“Sapete quale è stato il problema a monte? Questo è stato un fenomeno mediatico prima di essere un fenomeno umano. Per me è sempre stato il limite. E nella Diocesi lo avevamo capito subito. Per me è sempre stata una criticità che questo bambino fosse trattato un po’ come un fenomeno da baraccone e che invece non ne fossero colti i problemi umani, sanitari e sociali”.
Così il cardinale Augusto Paolo Lojudice, arcivescovo di Siena, è intervenuto commentando il lungo – e durissimo – articolo del giornale tedesco Der Spiegel che ha intervistato la famiglia El-Nezzal, che fu ospitata ad Arbia fino a qualche mese fa e che ora si trova – misteriosamente – in Baviera. Una intervista che spara a zero sull’Italia partendo dal caso di Mustafà e che non risparmia termini pesanti nei confronti della sanità italiana, dell’accoglienza, della città di Siena. Con un taglio che in modo visibile quanto incomprensibile punta il dito contro l’accoglienza di Siena.
Già le prime righe del testo del giornale tedesco sono indicative: si parla infatti di un miracolo di Siena che per il piccolo Mustafà El-Nezzal “non si è mai avverato”. Inoltre la famiglia siriana ha giudicato i mesi in Italia come ‘degradanti’, ha sostenuto di ‘essere stata come in prigione’ in attesa delle cure al centro Protesi di Budrio e di non avere avuto un rapporto buono con la Caritas di Siena.
Zeineb, madre di Mustafà, ha infine riferito alla giornalista tedesca che per suo figlio non c’era trattamento per farlo camminare. I medici emiliani avevano suggerito protesi estetiche dal costo di 80 mila euro, pari a metà delle donazioni che aveva ottenuto la famiglia.

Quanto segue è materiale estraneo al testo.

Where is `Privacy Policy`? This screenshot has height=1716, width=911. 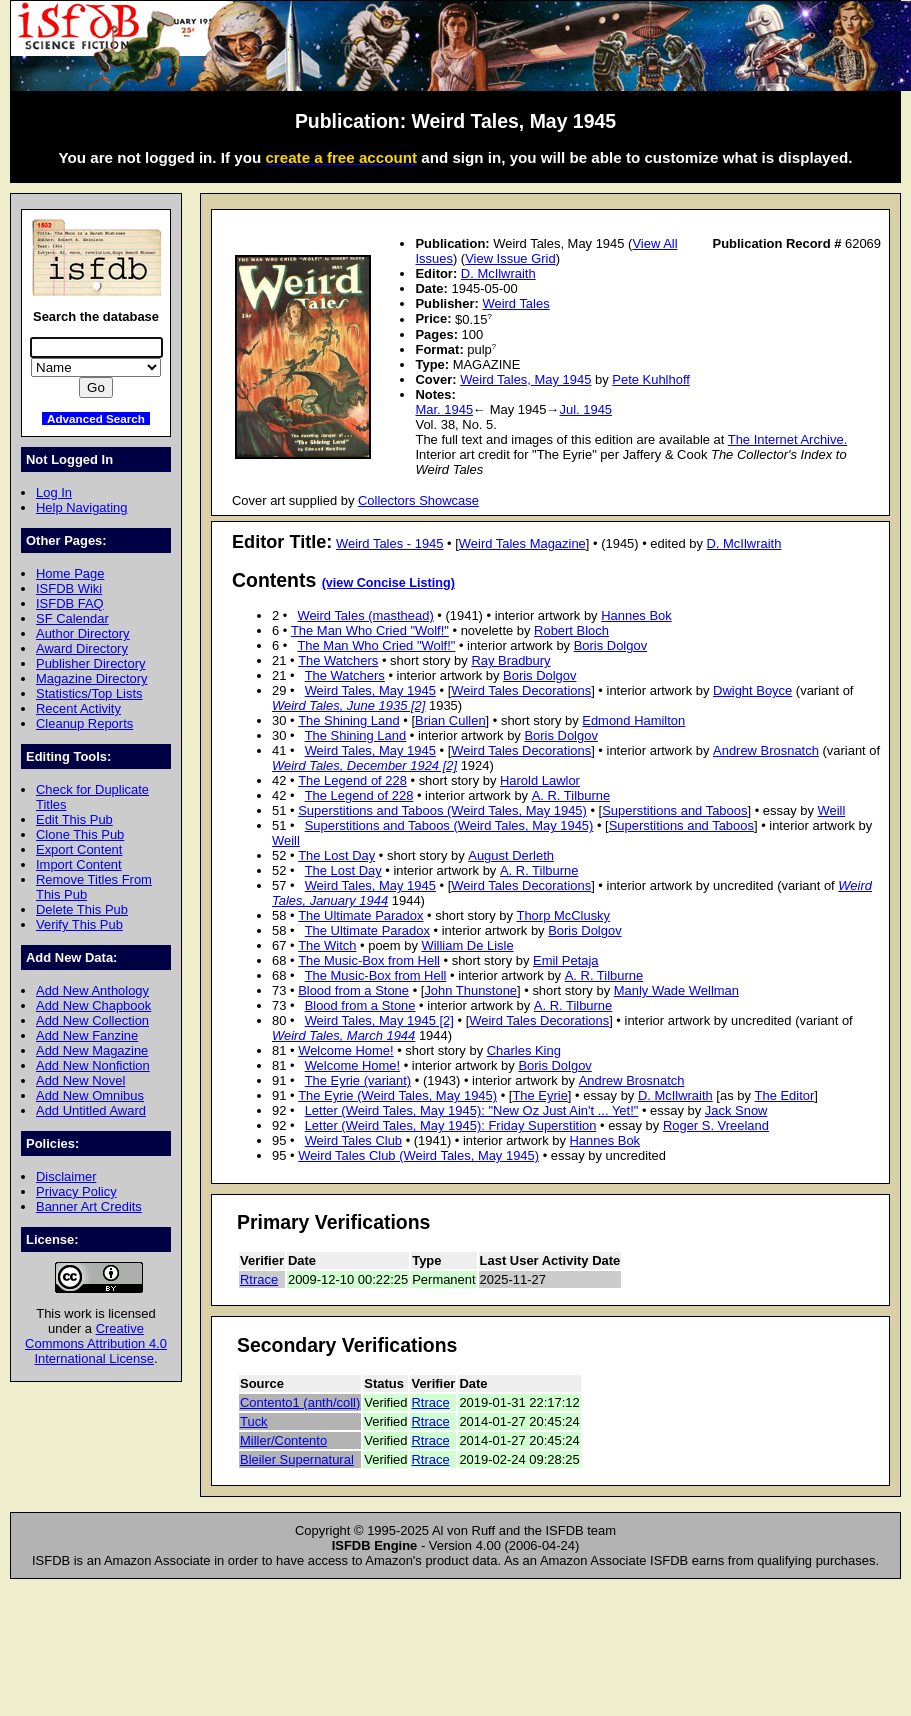 Privacy Policy is located at coordinates (76, 1191).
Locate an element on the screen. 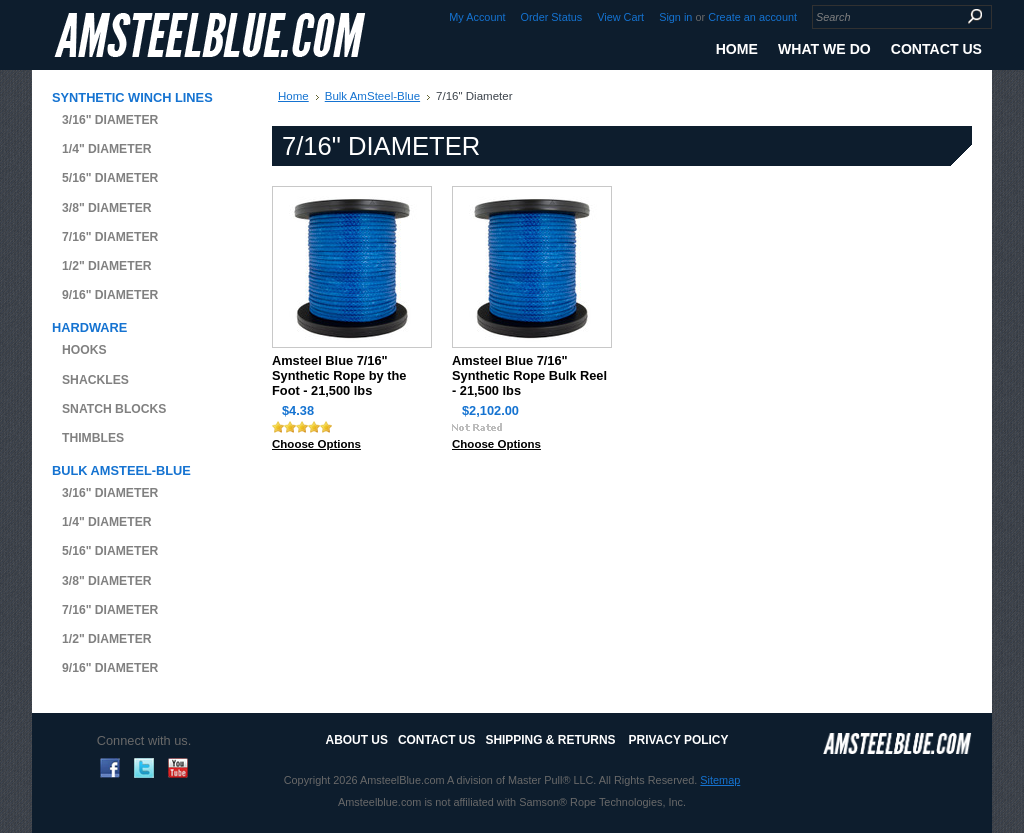  Shipping & Returns is located at coordinates (550, 740).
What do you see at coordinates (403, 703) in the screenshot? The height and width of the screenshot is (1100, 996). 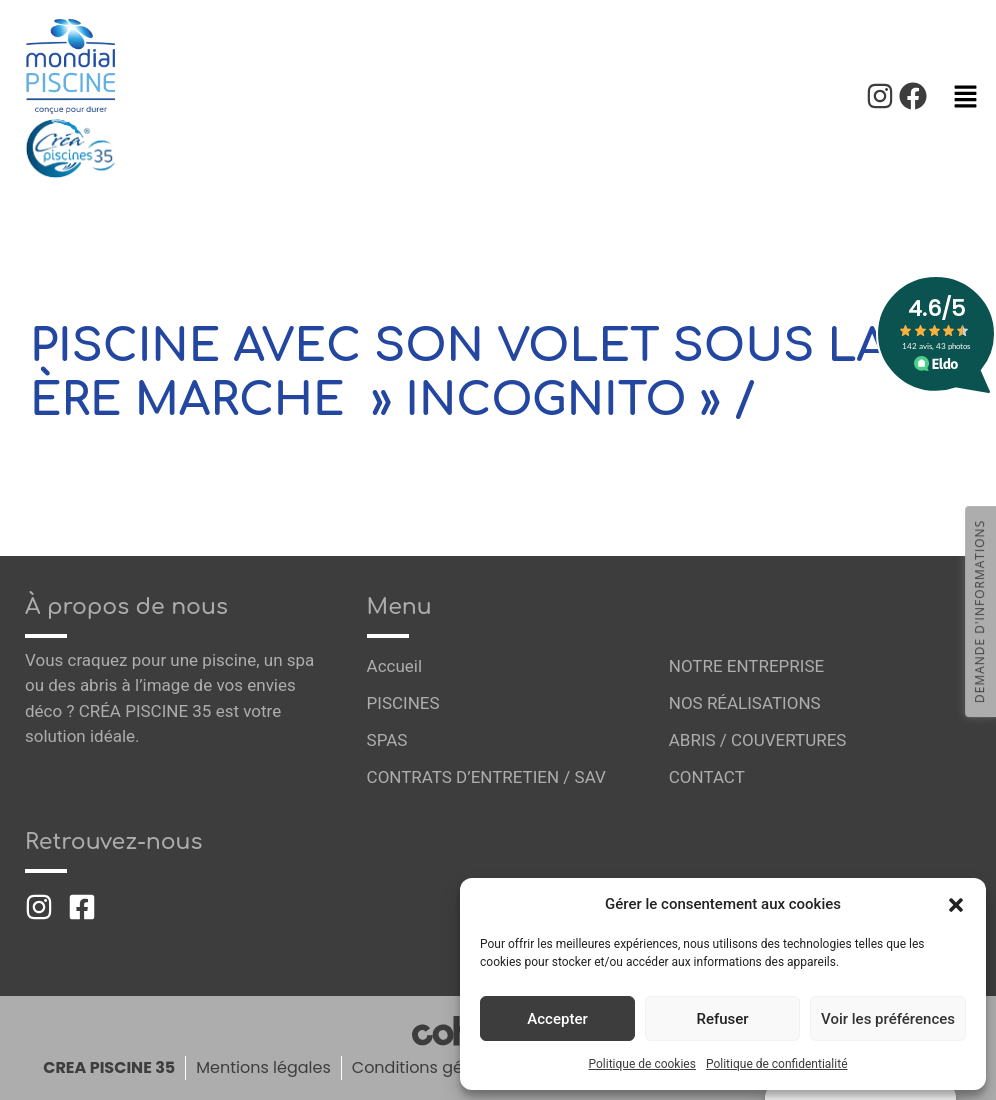 I see `PISCINES` at bounding box center [403, 703].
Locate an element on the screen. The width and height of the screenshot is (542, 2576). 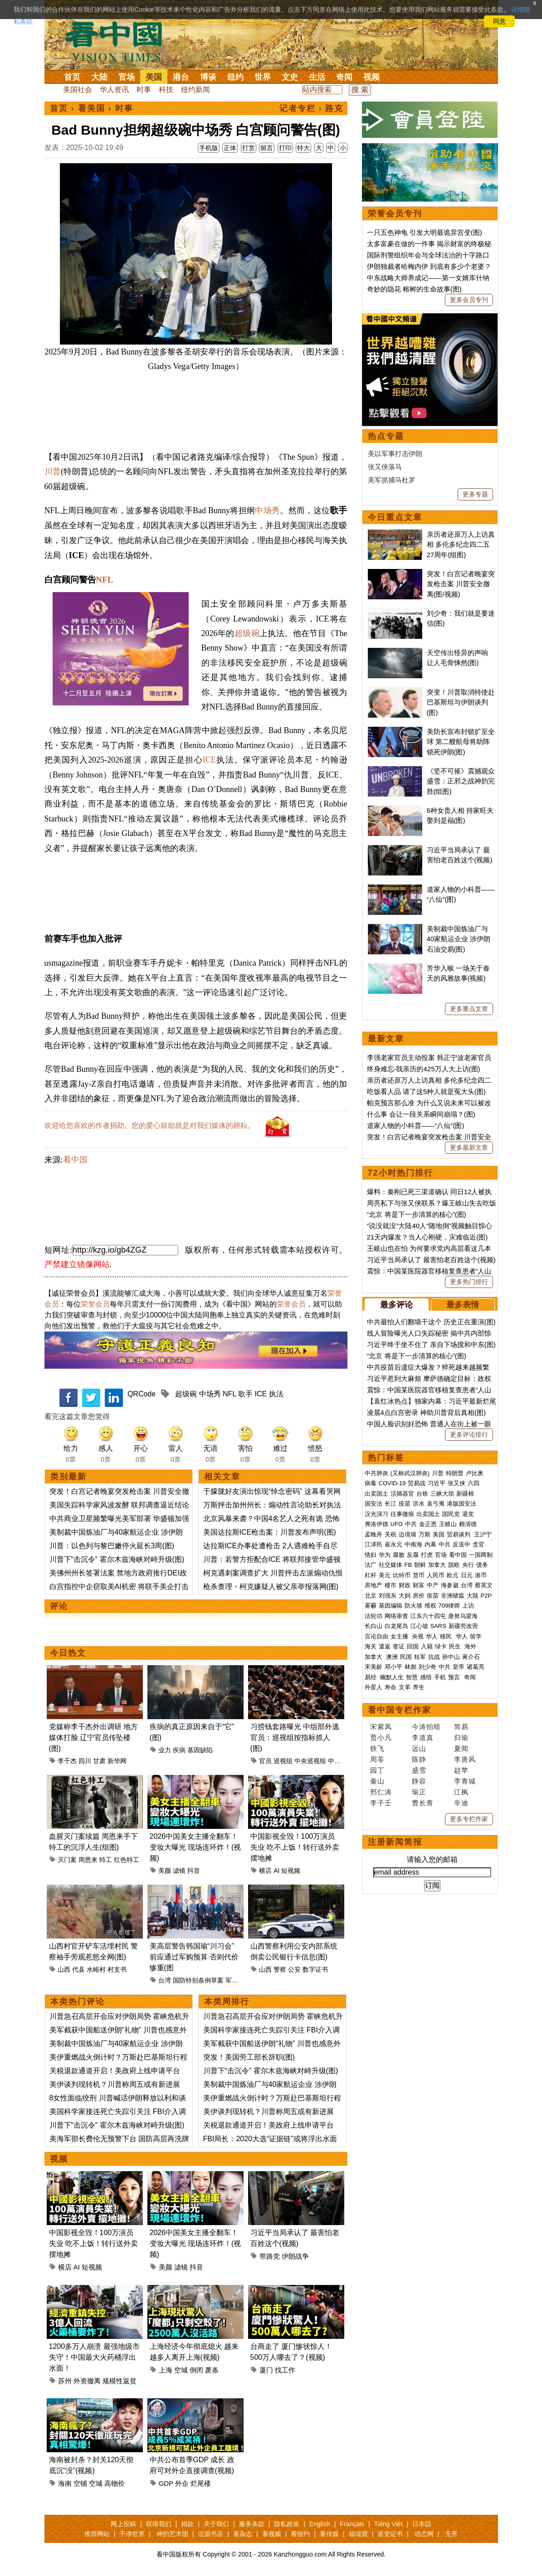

Ecco, quindi, che gli El-Nezzal hanno avuto la sensazione che Mustafà non potesse essere aiutato nemmeno in Italia e si sono trasferiti.
L’Arcivescovo ha respinto ogni accusa ed ha tenuto a ricordare quale fosse il ruolo di Siena che doveva semplicemente ospitare la famiglia, così come accade per le famiglie siriane ospiti in questo momento a Siena. “Il problema forse era legato anche alla figura del padre Munzir – ha aggiunto Lojudice -, che, non cogliendo quale fosse la realtà della situazione, non riusciva ad accettare la realtà delle cose. Era come se volesse che a Mustafà spuntassero piedi e mani come per magìa”.
“Purtroppo questa non era la famiglia del Mulino Bianco”, ha ammesso il cardinale. “E non possiamo fare nulla sul fatto che la fragilità umana, psicologica e il vissuto di queste persone abbia creato delle attese fuori dalla realtà”.
Eppure i rapporti tra i bambini della famiglia siriana e i volontari della Caritas di Siena rimangono ad oggi ottimi, forte l’affetto da entrambe le parti. Resta da capire dunque il motivo dell’attacco attraverso un’intervista che lascia lunghe ombre sulla vicenda: chi ha messo in contatto la famiglia con il giornale tedesco facendo in modo che trapelasse questo immotivato rancore?
E poi c’è la questione del fondo istituito a Siena per la famiglia di Mustafà: “I soldi raccolti per Mustafà non verranno dati al vento, stiamo cercando un canale diretto con la Germania attraverso istituzioni e Caritas e siamo pronti a metterli a disposizione per qualsiasi esigenza del bambino ma solo di fronte ad un progetto serio”. Lo ha affermato il portavoce dell’Arcidiocesi di Siena Gianluca Scarnicci parlando del conto corrente attivato dalla Caritas di Siena per il sostegno del bambino siriano. Sul conto corrente attualmente sono presenti 30mila euro che sono il risultato delle donazioni di tanti cittadini senesi. “A Siena li abbiamo adottati, poi le scelte che li hanno portati in Germania non le sappiamo” ha aggiunto Scarnicci parlando della scelta della famiglia che ha lasciato Budrio. “Prendiamo atto della loro decisione, gli facciamo gli auguri, siamo dispiaciuti e speriamo che sia la scelta giusta”, ha concluso.